Comment 5 Pranith Kumar K 2012-09-25 16:39:38 UTC

I see split-brain log message in the logs you pasted, but the steps don't indicate for the possibility of a split-brain. Do you have the full log I can inspect?

Comment 6 Gowrishankar Rajaiyan 2012-09-25 17:58:23 UTC

Created attachment 617160 [details]
rhev-data-center-mnt-rhs-gp-srv11.lab.eng.blr.redhat.com_distrep2.log

Attaching all available relevant log files.

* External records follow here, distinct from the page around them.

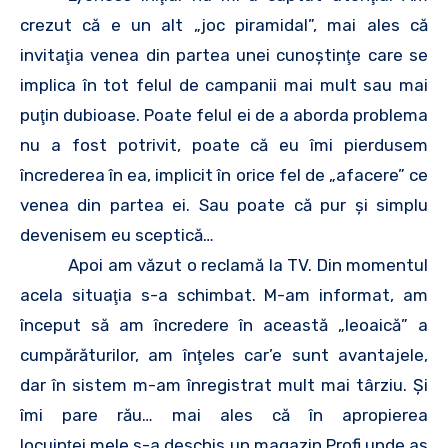
crezut că e un alt „joc piramidal”, mai ales că
invitaţia venea din partea unei cunoştinţe care se
implica în tot felul de campanii mai mult sau mai
puţin dubioase. Poate felul ei de a aborda problema
nu a fost potrivit, poate că eu îmi pierdusem
încrederea în ea, implicit în orice fel de „afacere” ce
venea din partea ei. Sau poate că pur şi simplu
devenisem eu sceptică…
Apoi am văzut o reclamă la TV. Din momentul
acela situaţia s-a schimbat. M-am informat, am
început să am încredere în această „leoaică” a
cumpărăturilor, am înţeles car’e sunt avantajele,
dar în sistem m-am înregistrat mult mai târziu. Şi
îmi pare rău… mai ales că în apropierea
locuinţei mele s-a deschis un magazin Profi unde aş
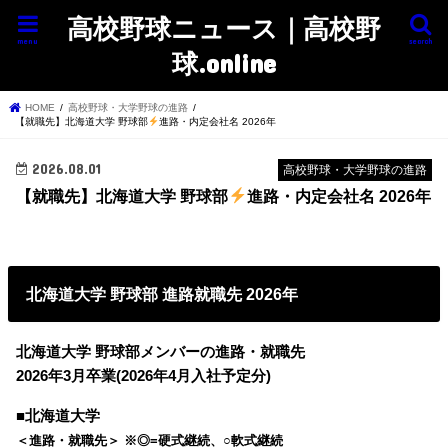
高校野球ニュース｜高校野
menu
search
球.online
HOME
高校野球・大学野球の進路
【就職先】北海道大学 野球部
進路・内定会社名 2026年
2026.08.01
高校野球・大学野球の進路
【就職先】北海道大学 野球部
進路・内定会社名 2026年
北海道大学 野球部 進路就職先 2026年
北海道大学 野球部メンバーの進路・就職先
2026年3月卒業(2026年4月入社予定分)
■北海道大学
＜進路・就職先＞ ※◎=硬式継続、○軟式継続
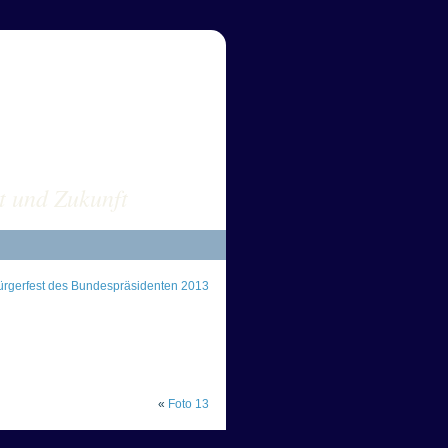
sus POLEN
t und Zukunft
rgerfest des Bundespräsidenten 2013
«
Foto 13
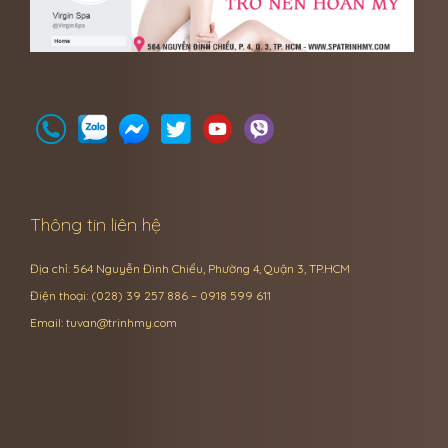
Thông tin liên hệ
Địa chỉ: 564 Nguyễn Đình Chiểu, Phường 4, Quận 3, TP.HCM
Điện thoại: (028) 39 257 886 – 0918 599 611
Email:
tuvan@trinhmy.com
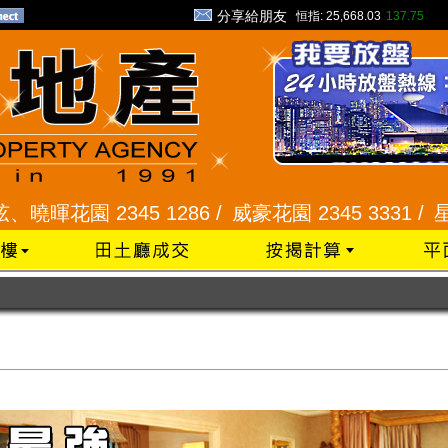
分享給朋友
恒指:
25,668.03
137.75
45 1286 /
威豪花園 2345 3331 /
星河明居、悅庭軒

Comment 7 Pranith Kumar K 2012-10-15 14:41:12 UTC

[2012-09-21 16:07:12.053257] I [client.c:2090:client_rpc_notify] 3-distrep2-client-3: disconnected
[2012-09-21 16:07:22.631713] I [client-handshake.c:1636:select_server_supported_programs] 3-distrep2-client-3: Using Program GlusterFS 3.3.0rhsvirt1, Num (1298437), Version (330)
[2012-09-21 16:10:22.354632] I [client.c:2090:client_rpc_notify] 3-distrep2-client-2: disconnected
[2012-09-21 16:10:25.636697] I [client.c:2090:client_rpc_notify] 3-distrep2-client-3: disconnected
[2012-09-21 16:10:32.672928] I [client-handshake.c:1636:select_server_supported_programs] 3-distrep2-client-2: Using Program GlusterFS 3.3.0rhsvirt1, Num (1298437), Version (330)
[2012-09-21 16:10:35.677000] I [client-handshake.c:1636:select_server_supported_programs] 3-distrep2-client-3: Using Program GlusterFS 3.3.0rhsvirt1, Num (1298437), Version (330)
[2012-09-21 16:10:43.132422] E [afr-self-heal-data.c:763:afr_sh_data_fxattrop_fstat_done] 3-distrep2-replicate-1: Unable to self-heal contents of '<gfid:48930e98-69c5-45d3-9875-ffda39031120>' (possible split-brain). Please delete the file from all but the preferred subvolume.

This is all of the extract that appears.